Here is a solution for the example of the initial question:

下面是一个关于最初问题的例子:

import javaslang.collection.Stream;
import javaslang.control.Option;

public class Test {

    void run() {

        // = Stream(Thing(1), Thing(2), Thing(3))
        Stream<Thing> things = Stream.of(new Thing(1), new Thing(2), new Thing(3));

        // = Some(Other(2))
        Option<Other> others = things.flatMap(this::resolve).headOption();
    }

    Option<Other> resolve(Thing thing) {
        Other other = (thing.i % 2 == 0) ? new Other(i + "") : null;
        return Option.of(other);
    }

}

class Thing {
    final int i;
    Thing(int i) { this.i = i; }
    public String toString() { return "Thing(" + i + ")"; }
}

class Other {
    final String s;
    Other(String s) { this.s = s; }
    public String toString() { return "Other(" + s + ")"; }
}

Disclaimer: I'm the creator of Javaslang.

免责声明:我是Javaslang的创始人。

2  

Null is supported by the Stream provided My library AbacusUtil. Here is code:

该流支持Null，提供了我的库AbacusUtil。下面是代码:

Stream.of(things).map(e -> resolve(e).orNull()).skipNull().first();

1  

Late to the party, but what about

聚会迟到了，但又怎么样呢?

things.stream() .map(this::resolve) .filter(Optional::isPresent) .findFirst().get();

things.stream(). map(::解决).filter(可选::isPresent).findFirst(). get();

You can get rid of the last get() if you create a util method to convert optional to stream manually:

如果您创建了一个util方法来手动转换可选的流，那么您可以删除最后一个get():

things.stream() .map(this::resolve) .flatMap(Util::optionalToStream) .findFirst();

things.stream(). map(::解决).flatMap(Util::optionalToStream).findFirst();

If you return stream right away from your resolve function, you save one more line.

如果您从解析函数返回流，则可以再保存一行。

-4  

Most likely You are doing it wrong.

很可能你做错了。

Java 8 Optional is not meant to be used in this manner. It is usually only reserved for terminal stream operations that may or may not return a value, like find for example.

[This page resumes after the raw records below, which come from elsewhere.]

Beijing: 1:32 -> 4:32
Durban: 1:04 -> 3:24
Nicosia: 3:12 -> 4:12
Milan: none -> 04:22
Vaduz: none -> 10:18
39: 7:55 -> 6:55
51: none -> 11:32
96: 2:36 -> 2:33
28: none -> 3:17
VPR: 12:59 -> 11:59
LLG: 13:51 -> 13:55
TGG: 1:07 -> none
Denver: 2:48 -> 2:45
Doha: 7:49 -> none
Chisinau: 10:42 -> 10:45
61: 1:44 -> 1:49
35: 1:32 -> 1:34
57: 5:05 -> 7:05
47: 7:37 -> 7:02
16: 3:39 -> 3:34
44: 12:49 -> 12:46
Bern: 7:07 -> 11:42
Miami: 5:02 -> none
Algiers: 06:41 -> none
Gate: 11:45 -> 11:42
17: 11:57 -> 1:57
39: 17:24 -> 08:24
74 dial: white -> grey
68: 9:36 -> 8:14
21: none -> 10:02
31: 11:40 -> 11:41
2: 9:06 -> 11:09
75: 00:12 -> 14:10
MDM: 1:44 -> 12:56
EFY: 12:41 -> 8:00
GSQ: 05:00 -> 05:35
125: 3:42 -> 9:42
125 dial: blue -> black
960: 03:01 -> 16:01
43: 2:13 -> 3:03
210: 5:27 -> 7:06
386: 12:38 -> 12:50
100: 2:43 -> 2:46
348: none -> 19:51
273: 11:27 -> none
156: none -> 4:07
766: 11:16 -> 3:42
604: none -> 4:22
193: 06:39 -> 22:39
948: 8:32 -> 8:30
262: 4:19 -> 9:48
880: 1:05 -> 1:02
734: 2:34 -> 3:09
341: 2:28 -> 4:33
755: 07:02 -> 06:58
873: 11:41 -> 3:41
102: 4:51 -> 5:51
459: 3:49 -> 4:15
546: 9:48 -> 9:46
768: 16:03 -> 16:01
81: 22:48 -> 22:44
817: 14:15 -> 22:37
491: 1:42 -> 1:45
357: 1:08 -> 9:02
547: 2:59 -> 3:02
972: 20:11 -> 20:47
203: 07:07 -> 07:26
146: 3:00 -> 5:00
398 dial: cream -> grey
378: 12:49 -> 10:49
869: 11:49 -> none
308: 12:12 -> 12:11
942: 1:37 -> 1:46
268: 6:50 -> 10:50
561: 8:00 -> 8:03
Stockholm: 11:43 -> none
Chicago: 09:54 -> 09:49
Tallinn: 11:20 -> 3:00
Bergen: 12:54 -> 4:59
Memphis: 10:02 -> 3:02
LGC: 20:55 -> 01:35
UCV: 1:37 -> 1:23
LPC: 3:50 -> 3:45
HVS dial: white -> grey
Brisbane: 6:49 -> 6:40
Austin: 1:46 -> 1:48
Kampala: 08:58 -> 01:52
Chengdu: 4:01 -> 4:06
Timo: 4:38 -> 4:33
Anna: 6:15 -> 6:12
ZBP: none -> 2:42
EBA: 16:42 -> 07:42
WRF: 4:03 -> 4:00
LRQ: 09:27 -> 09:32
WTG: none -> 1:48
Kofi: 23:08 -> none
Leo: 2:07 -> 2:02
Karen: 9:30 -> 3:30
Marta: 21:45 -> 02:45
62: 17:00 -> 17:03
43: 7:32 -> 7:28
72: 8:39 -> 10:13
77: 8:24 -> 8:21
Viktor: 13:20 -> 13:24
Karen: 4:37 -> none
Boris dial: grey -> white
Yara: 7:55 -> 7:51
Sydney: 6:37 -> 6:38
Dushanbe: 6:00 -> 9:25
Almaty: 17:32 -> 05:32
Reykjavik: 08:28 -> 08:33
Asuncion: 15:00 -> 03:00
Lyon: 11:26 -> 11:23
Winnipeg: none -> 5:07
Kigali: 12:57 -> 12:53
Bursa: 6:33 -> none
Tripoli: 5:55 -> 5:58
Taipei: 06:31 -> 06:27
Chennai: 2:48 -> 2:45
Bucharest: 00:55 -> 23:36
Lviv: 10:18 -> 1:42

Java 8可选并不是要以这种方式使用。它通常只保留于可能返回值或可能不返回值的终端流操作，例如find。

In your case it might be better to first try to find a cheap way to filter out those items that are resolvable and then get the first item as an optional and resolve it as a last operation. Better yet - instead of filtering, find the first resolvable item and resolve it.

在您的情况下，最好先尝试找到一种廉价的方法来过滤掉那些可解析的项，然后将第一个项作为可选项，并将其作为最后一个操作来解决。更好的方法是——而不是过滤，找到第一个可解析的项并解决它。

things.filter(Thing::isResolvable)
      .findFirst()
      .flatMap(this::resolve)
      .get();

Rule of thumb is that you should strive to reduce number of items in the stream before you transform them to something else. YMMV of course.

经验法则是，在将流转换为其他内容之前，应该尽量减少流中的项数。当然YMMV。